## Exercise
Starting with the line that has "Pinar-Com у такому ж розмірі." in the records below and stopping after the line that has "ارتفاع سعر الذهب عيار 21 إلى 6090", output every line exactly and nothing else; skip pictures.

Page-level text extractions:
··········

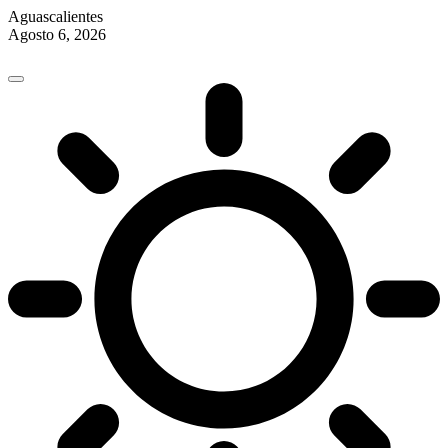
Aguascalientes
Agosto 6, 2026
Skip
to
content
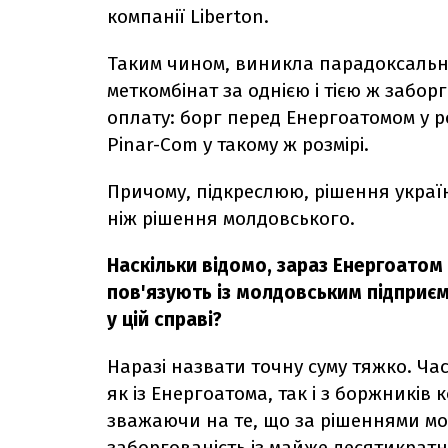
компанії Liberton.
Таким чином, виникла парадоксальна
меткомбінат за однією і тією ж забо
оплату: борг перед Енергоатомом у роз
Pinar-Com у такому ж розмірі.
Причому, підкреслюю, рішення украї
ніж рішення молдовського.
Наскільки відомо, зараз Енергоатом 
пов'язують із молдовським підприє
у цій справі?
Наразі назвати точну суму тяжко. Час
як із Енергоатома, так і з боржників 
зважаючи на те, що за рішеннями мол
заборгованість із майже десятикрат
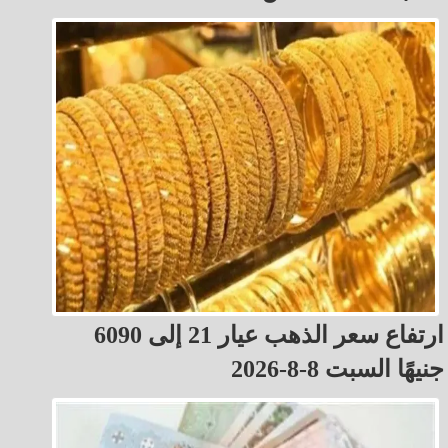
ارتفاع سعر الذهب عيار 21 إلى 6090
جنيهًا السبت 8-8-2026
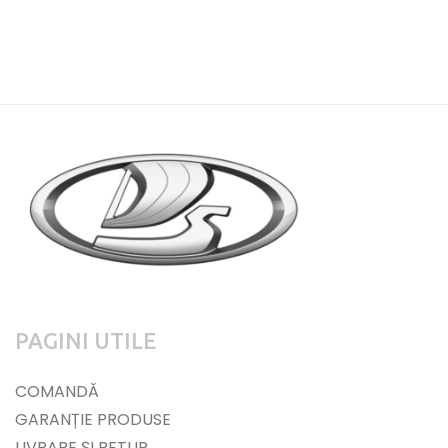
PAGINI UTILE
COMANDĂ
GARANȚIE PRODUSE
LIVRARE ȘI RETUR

··········

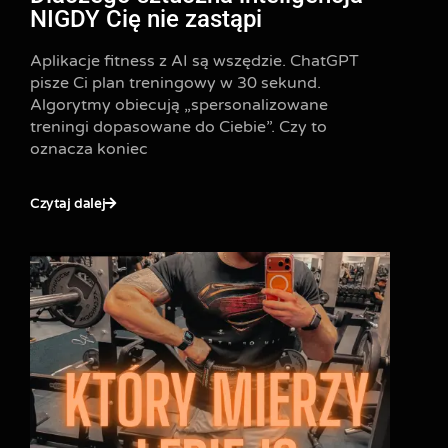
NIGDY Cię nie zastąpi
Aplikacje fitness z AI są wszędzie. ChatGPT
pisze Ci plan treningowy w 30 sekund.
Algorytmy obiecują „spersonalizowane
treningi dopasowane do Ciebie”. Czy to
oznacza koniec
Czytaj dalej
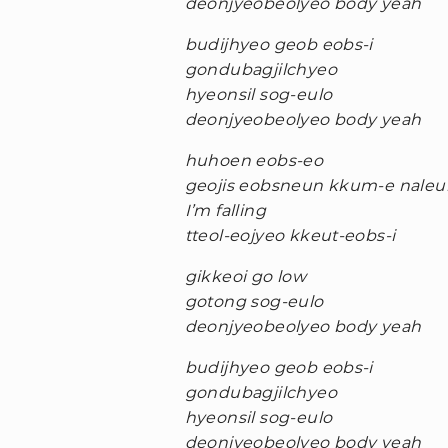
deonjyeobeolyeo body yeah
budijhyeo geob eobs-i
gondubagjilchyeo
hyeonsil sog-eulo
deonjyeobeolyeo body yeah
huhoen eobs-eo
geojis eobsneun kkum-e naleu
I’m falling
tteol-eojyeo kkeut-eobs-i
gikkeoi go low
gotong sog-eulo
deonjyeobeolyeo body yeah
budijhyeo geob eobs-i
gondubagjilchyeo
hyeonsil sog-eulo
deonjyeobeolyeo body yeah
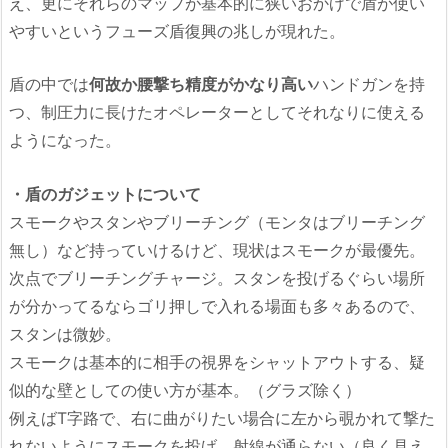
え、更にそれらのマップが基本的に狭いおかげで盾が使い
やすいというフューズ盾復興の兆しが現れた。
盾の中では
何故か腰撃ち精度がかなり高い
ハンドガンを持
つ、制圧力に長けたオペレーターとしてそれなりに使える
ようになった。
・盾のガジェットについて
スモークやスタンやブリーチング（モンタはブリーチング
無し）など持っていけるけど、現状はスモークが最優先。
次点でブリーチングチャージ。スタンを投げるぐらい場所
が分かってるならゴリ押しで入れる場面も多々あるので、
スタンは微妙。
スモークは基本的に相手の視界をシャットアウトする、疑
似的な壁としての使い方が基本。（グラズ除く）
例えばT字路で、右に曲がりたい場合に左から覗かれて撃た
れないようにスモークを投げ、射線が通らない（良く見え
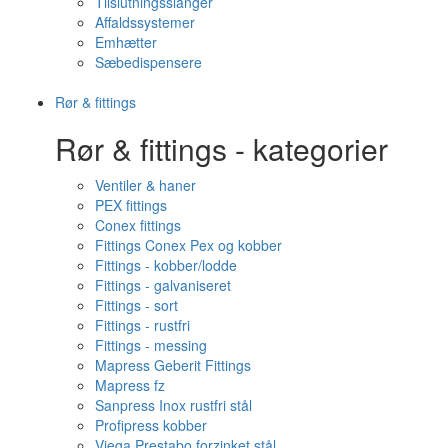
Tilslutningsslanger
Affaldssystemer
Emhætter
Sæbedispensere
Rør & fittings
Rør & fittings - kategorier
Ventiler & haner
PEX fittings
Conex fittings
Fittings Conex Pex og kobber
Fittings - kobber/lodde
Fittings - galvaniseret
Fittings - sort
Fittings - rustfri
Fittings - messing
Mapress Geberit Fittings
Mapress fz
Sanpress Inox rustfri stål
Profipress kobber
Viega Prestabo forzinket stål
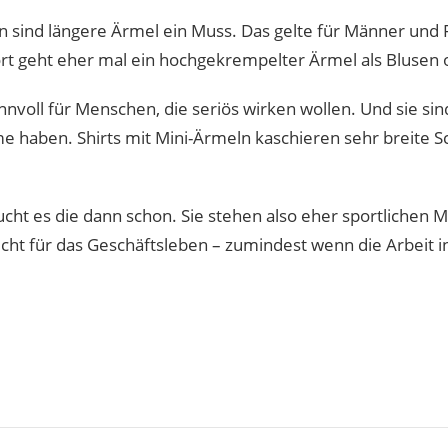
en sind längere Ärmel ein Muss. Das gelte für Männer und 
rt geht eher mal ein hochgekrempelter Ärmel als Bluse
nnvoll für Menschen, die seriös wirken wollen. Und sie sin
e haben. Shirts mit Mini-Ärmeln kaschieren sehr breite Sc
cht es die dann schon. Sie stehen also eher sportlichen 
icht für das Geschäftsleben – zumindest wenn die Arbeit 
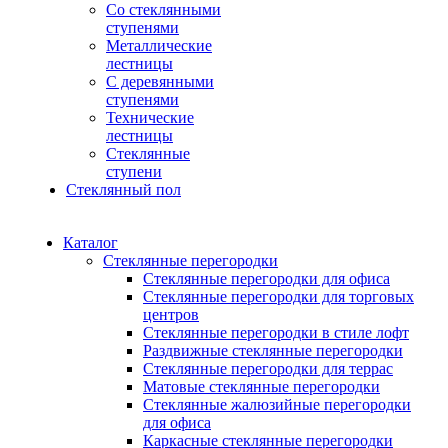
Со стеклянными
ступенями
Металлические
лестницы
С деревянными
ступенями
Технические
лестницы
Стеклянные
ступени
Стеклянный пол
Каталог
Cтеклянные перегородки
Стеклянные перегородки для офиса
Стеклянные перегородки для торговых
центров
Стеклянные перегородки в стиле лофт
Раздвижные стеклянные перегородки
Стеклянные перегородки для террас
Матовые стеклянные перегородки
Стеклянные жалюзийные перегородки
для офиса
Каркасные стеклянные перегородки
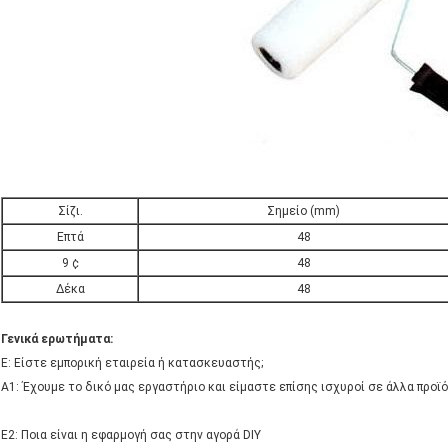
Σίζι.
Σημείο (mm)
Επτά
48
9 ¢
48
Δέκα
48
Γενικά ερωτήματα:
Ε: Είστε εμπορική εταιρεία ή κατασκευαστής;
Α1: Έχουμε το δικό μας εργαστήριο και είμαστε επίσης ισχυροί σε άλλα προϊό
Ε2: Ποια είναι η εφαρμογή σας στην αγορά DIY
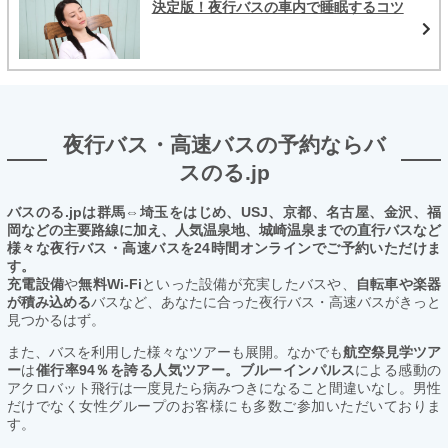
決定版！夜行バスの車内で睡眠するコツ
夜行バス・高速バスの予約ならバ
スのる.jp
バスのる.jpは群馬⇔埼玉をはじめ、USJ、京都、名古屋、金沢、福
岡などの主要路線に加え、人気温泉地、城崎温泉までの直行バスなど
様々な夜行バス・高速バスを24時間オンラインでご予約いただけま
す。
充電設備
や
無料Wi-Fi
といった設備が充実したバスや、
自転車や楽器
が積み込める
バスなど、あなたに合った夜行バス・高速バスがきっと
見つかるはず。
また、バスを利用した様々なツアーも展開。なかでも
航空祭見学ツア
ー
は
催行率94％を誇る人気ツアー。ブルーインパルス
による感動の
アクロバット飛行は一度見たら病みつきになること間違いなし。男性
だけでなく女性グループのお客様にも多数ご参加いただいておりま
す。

··········

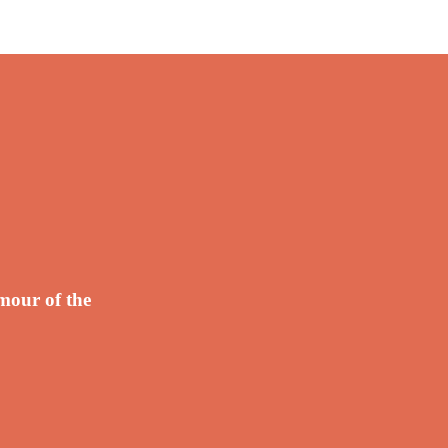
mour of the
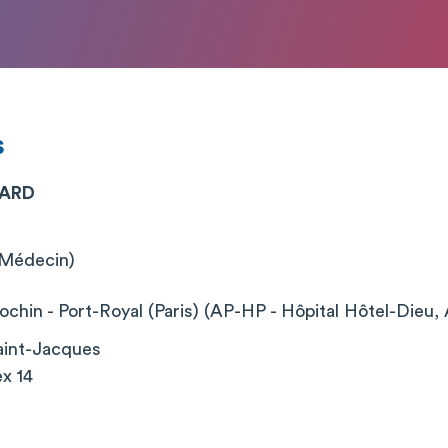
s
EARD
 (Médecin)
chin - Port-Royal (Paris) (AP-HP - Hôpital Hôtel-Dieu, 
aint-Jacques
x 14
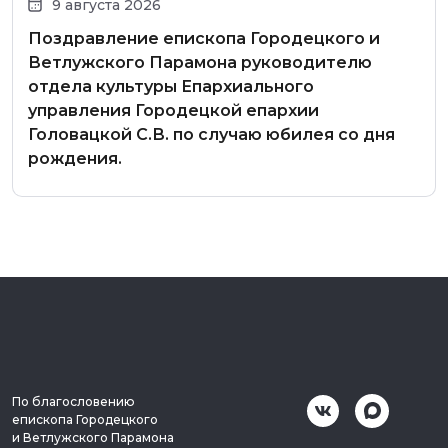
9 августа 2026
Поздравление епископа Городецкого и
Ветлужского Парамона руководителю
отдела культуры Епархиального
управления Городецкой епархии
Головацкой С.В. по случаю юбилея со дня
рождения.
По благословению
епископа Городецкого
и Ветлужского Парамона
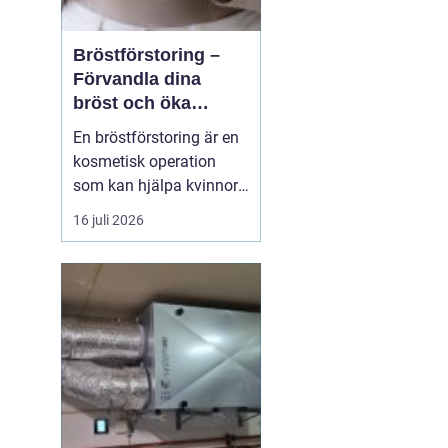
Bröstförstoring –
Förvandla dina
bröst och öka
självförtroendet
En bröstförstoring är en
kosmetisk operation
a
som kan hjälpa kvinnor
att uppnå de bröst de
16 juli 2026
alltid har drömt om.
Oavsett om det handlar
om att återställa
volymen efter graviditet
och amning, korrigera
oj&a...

··········

## Written response
Pinar-Com у такому ж розмірі.
Причому, підкреслюю, рішення украї
ніж рішення молдовського.
Наскільки відомо, зараз Енергоатом 
пов'язують із молдовським підприє
у цій справі?
Наразі назвати точну суму тяжко. Час
як із Енергоатома, так і з боржників 
зважаючи на те, що за рішеннями мол
заборгованість із майже десятикрат
ارتفاع سعر الذهب عيار 21 إلى 6090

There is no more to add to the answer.